Use this helper when you want to replace the entire contents of one table with the current dataframe.

Signature:

```python
replace_table(
    db_path,
    table,
    *,
    df,
    return_df=True,
)
```

Behavior:

- creates the table if it does not exist
- expands the table schema when new columns appear
- deletes all existing rows
- inserts the current dataframe

Example:

```python
replace_table(
    context.database("warehouse.duckdb"),
    "mart.current_snapshot",
    df=snapshot_df,
)
```

This is the simplest full-refresh write helper in the current set.

## Design guidance

These helpers are best when:

- the database path is stable
- table ownership is clear
- the dataframe shape is already mostly what you want
- you want predictable transactional behavior

These helpers support common repeated patterns in flow code.

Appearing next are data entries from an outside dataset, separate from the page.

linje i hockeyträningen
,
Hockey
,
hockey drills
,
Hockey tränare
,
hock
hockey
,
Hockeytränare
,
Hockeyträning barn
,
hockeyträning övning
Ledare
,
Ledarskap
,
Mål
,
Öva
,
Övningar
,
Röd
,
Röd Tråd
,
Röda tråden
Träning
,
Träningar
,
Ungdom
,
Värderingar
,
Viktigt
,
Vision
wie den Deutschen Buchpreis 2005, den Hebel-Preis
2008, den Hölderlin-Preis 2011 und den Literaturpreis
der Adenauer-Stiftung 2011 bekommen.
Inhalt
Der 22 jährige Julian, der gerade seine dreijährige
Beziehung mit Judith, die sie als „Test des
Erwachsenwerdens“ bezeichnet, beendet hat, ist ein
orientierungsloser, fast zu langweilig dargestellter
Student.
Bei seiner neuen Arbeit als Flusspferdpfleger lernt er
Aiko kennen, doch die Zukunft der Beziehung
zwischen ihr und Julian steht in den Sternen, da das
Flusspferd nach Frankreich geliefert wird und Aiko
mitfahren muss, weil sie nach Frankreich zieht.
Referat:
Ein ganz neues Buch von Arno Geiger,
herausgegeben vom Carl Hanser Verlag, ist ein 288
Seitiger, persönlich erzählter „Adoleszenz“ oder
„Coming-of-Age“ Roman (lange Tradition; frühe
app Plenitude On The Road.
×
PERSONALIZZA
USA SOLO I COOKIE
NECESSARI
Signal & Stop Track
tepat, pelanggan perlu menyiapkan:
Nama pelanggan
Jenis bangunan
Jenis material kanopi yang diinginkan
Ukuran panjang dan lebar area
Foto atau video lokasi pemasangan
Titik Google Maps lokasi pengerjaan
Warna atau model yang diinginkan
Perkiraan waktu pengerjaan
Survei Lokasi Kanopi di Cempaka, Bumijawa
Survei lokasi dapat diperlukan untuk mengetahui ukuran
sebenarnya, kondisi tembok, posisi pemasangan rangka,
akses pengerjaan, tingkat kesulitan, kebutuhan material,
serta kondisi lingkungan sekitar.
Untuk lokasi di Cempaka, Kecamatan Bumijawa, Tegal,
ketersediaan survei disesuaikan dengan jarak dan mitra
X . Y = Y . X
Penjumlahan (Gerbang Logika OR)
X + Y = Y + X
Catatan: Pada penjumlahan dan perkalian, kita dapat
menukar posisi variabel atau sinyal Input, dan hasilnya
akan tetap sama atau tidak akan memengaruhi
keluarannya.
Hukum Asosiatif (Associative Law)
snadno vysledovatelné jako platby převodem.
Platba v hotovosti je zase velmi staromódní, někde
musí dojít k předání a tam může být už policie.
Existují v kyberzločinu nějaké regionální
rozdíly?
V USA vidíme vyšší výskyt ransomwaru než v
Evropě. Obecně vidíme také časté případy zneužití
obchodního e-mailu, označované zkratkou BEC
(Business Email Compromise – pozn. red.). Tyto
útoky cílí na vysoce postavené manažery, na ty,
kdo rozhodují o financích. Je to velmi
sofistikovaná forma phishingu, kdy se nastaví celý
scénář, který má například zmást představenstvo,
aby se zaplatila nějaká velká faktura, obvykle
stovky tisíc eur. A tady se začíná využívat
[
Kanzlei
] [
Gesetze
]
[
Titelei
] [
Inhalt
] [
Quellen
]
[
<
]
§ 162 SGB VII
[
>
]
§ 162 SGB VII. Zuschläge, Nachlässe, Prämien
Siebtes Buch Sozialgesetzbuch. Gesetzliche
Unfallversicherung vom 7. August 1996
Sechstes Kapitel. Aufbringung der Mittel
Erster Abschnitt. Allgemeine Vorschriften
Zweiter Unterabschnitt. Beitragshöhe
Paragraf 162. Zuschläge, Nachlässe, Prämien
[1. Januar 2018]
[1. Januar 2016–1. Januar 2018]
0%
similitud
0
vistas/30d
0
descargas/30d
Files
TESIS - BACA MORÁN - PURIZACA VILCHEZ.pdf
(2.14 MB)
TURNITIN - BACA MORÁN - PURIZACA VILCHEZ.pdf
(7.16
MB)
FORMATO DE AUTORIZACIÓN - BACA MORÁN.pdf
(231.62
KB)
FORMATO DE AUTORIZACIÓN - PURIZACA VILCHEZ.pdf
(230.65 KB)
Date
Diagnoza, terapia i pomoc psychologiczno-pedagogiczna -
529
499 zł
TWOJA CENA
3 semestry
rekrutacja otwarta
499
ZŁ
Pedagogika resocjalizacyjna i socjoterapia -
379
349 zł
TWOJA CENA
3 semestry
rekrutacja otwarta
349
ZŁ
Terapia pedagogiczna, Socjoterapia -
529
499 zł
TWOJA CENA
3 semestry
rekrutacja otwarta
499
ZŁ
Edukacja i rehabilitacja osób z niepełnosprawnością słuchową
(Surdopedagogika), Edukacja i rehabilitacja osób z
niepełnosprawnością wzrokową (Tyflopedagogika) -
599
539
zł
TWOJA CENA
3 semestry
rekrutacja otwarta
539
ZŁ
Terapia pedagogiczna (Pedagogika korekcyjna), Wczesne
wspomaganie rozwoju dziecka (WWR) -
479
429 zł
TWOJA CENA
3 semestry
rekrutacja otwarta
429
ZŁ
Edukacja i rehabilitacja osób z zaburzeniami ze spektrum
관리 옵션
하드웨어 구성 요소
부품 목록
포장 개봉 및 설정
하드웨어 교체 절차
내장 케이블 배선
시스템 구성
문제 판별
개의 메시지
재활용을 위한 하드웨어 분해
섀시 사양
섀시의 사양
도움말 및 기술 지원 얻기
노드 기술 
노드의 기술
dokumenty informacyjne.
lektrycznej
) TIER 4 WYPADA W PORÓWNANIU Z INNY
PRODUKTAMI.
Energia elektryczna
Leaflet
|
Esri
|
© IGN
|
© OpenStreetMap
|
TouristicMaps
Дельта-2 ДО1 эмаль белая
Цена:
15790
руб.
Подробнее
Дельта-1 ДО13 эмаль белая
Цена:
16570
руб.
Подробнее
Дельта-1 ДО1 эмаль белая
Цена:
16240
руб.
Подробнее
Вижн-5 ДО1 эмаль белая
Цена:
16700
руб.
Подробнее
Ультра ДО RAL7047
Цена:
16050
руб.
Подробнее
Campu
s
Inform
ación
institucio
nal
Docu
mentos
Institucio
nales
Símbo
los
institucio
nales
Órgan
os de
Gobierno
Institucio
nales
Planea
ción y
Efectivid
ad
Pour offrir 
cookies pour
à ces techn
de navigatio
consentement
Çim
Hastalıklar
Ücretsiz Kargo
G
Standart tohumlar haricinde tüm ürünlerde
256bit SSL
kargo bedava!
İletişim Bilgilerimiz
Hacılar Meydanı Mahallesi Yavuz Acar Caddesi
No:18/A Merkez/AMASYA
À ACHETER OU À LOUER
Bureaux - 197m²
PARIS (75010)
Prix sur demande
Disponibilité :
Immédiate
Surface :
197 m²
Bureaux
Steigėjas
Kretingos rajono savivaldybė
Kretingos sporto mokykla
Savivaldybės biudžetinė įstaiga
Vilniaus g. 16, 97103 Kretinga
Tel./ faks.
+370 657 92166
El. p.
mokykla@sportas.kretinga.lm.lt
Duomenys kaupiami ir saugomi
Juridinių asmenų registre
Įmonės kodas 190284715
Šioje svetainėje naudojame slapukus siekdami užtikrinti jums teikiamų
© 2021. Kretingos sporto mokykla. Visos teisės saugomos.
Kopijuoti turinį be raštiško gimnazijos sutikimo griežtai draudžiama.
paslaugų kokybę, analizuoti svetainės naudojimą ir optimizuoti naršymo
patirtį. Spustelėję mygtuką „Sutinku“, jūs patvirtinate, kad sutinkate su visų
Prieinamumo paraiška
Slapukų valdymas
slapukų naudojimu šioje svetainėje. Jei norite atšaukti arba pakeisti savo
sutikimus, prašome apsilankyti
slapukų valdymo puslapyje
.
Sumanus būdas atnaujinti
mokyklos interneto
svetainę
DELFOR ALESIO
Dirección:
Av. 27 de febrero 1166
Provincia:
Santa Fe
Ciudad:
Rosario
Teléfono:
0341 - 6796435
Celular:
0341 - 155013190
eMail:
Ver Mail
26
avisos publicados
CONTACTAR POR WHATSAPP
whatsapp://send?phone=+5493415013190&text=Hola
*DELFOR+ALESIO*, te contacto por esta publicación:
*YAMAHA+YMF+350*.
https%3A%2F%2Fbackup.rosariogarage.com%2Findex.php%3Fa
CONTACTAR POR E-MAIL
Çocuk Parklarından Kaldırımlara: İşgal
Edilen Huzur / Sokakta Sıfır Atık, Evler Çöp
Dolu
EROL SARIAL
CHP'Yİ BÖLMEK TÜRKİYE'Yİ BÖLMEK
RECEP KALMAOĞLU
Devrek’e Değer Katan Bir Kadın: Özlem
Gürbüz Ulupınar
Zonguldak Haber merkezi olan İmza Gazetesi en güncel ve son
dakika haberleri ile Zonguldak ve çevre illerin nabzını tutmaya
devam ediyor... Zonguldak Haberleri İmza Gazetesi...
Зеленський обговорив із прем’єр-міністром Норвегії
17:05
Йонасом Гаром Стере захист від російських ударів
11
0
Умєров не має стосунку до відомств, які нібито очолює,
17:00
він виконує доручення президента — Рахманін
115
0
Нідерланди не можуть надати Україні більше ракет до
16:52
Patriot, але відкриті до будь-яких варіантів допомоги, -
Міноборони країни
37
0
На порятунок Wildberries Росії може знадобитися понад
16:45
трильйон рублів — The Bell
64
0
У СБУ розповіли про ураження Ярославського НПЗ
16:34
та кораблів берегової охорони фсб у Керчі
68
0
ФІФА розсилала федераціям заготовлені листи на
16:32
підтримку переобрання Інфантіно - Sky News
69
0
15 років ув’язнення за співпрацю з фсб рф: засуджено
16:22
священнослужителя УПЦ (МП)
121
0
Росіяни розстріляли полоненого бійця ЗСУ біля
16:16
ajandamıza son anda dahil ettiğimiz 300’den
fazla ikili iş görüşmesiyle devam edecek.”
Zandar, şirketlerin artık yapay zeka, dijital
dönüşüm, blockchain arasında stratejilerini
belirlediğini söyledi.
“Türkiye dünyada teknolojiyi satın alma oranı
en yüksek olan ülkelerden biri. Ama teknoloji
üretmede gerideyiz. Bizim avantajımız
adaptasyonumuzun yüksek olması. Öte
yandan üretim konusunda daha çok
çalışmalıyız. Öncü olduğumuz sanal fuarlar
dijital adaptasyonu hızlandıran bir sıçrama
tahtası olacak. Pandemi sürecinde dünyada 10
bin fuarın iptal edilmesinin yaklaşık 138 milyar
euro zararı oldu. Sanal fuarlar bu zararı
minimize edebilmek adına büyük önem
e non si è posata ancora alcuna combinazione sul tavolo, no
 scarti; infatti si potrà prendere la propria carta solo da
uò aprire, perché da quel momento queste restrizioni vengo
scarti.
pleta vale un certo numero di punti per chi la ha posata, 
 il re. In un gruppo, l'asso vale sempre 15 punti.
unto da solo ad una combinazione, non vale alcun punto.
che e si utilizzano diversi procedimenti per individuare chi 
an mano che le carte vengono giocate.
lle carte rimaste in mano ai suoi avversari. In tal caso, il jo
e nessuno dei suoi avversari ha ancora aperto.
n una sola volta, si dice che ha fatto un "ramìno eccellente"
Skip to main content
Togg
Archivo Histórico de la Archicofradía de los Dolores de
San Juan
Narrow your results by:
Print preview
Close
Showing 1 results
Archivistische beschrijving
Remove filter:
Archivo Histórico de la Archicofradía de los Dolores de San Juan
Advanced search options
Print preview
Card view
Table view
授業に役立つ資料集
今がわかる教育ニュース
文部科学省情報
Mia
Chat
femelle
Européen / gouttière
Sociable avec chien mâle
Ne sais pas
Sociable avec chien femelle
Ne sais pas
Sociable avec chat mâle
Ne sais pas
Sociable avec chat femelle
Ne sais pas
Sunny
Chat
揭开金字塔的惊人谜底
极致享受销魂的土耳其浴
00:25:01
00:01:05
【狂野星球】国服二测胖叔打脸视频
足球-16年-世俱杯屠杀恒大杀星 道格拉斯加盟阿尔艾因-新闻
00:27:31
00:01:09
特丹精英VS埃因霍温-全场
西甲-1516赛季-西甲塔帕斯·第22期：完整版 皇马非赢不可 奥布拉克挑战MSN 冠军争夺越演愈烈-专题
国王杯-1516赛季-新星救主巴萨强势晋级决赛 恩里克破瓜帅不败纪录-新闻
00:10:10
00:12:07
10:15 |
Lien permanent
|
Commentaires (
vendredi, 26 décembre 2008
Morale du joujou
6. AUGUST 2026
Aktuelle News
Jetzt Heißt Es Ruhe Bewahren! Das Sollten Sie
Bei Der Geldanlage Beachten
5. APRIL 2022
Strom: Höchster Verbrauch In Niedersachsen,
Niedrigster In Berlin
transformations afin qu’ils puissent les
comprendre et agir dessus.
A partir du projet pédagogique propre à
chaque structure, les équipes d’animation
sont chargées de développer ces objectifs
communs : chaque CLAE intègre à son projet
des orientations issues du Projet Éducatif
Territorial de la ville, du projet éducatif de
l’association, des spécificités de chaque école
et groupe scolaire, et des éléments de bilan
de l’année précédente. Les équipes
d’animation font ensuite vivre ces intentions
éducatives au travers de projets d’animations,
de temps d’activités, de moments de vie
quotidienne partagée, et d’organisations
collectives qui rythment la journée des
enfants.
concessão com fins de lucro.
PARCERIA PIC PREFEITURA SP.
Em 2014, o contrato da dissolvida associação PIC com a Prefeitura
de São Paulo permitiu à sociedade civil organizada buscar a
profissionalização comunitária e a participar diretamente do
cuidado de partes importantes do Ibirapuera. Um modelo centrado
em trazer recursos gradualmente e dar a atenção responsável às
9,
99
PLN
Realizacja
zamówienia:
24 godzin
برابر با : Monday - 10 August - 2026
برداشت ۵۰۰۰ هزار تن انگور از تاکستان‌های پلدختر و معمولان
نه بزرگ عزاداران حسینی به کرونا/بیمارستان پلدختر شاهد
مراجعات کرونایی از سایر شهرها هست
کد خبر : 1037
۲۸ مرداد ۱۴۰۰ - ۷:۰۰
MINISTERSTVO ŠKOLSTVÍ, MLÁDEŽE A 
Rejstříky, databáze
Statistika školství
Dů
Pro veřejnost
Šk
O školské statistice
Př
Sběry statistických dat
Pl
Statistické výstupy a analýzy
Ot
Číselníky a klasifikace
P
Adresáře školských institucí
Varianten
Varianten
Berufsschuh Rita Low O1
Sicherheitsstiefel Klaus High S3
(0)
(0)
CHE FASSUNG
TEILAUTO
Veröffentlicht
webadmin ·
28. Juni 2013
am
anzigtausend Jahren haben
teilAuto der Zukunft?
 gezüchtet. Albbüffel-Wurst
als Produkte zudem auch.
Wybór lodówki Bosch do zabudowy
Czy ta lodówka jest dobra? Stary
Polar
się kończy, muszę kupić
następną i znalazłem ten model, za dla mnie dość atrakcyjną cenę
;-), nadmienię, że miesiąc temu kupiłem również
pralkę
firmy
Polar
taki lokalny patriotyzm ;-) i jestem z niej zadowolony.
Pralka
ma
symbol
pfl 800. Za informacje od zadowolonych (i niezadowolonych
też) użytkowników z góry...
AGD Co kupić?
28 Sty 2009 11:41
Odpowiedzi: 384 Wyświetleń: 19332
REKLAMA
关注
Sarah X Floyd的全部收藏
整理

Steps that need custom joins, custom window logic, or highly specific query behavior can use plain DuckDB directly.

## When to use direct DuckDB instead

Prefer direct DuckDB code when:

- the operation is highly custom
- you want several SQL statements in one step
- you want full manual control over relation registration, temp tables, or query flow

The helpers remove repeated boilerplate and keep common warehouse-style operations concise.